§ **WORKING DATA**:
● ● ● ● ●

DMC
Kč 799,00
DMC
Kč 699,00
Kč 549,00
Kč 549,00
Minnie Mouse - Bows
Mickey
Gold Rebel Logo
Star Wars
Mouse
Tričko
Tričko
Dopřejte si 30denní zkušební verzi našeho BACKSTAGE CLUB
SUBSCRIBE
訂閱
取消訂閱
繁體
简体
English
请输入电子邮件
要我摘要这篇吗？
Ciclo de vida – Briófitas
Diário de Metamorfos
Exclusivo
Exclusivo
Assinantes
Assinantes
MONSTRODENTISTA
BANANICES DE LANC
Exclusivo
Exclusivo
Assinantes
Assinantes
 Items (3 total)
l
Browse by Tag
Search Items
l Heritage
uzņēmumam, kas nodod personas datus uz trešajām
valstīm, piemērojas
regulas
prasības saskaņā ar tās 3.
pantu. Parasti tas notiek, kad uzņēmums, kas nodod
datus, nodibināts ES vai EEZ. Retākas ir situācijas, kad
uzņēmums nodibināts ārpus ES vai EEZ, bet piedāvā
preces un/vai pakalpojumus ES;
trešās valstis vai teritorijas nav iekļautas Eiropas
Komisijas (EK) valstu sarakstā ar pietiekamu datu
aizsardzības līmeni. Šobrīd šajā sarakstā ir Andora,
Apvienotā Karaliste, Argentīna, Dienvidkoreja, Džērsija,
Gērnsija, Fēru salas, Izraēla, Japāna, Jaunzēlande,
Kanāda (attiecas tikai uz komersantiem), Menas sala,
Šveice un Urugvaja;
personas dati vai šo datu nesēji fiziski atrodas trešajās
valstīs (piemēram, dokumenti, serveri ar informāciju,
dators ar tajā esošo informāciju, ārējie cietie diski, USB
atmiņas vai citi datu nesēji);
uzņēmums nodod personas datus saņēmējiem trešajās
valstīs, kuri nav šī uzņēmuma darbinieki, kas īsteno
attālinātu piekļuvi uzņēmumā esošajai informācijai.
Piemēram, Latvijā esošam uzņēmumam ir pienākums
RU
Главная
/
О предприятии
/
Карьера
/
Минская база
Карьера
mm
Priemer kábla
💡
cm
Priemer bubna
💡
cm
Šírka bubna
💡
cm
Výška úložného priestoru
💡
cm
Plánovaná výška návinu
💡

● ● ● ● ●

§ **PROBLEM STATEMENT**: The records must each be output verbatim, with nothing left out.

§ **ANSWER BOX**:
DMC
Kč 799,00
DMC
Kč 699,00
Kč 549,00
Kč 549,00
Minnie Mouse - Bows
Mickey
Gold Rebel Logo
Star Wars
Mouse
Tričko
Tričko
Dopřejte si 30denní zkušební verzi našeho BACKSTAGE CLUB
SUBSCRIBE
訂閱
取消訂閱
繁體
简体
English
请输入电子邮件
要我摘要这篇吗？
Ciclo de vida – Briófitas
Diário de Metamorfos
Exclusivo
Exclusivo
Assinantes
Assinantes
MONSTRODENTISTA
BANANICES DE LANC
Exclusivo
Exclusivo
Assinantes
Assinantes
 Items (3 total)
l
Browse by Tag
Search Items
l Heritage
uzņēmumam, kas nodod personas datus uz trešajām
valstīm, piemērojas
regulas
prasības saskaņā ar tās 3.
pantu. Parasti tas notiek, kad uzņēmums, kas nodod
datus, nodibināts ES vai EEZ. Retākas ir situācijas, kad
uzņēmums nodibināts ārpus ES vai EEZ, bet piedāvā
preces un/vai pakalpojumus ES;
trešās valstis vai teritorijas nav iekļautas Eiropas
Komisijas (EK) valstu sarakstā ar pietiekamu datu
aizsardzības līmeni. Šobrīd šajā sarakstā ir Andora,
Apvienotā Karaliste, Argentīna, Dienvidkoreja, Džērsija,
Gērnsija, Fēru salas, Izraēla, Japāna, Jaunzēlande,
Kanāda (attiecas tikai uz komersantiem), Menas sala,
Šveice un Urugvaja;
personas dati vai šo datu nesēji fiziski atrodas trešajās
valstīs (piemēram, dokumenti, serveri ar informāciju,
dators ar tajā esošo informāciju, ārējie cietie diski, USB
atmiņas vai citi datu nesēji);
uzņēmums nodod personas datus saņēmējiem trešajās
valstīs, kuri nav šī uzņēmuma darbinieki, kas īsteno
attālinātu piekļuvi uzņēmumā esošajai informācijai.
Piemēram, Latvijā esošam uzņēmumam ir pienākums
RU
Главная
/
О предприятии
/
Карьера
/
Минская база
Карьера
mm
Priemer kábla
💡
cm
Priemer bubna
💡
cm
Šírka bubna
💡
cm
Výška úložného priestoru
💡
cm
Plánovaná výška návinu
💡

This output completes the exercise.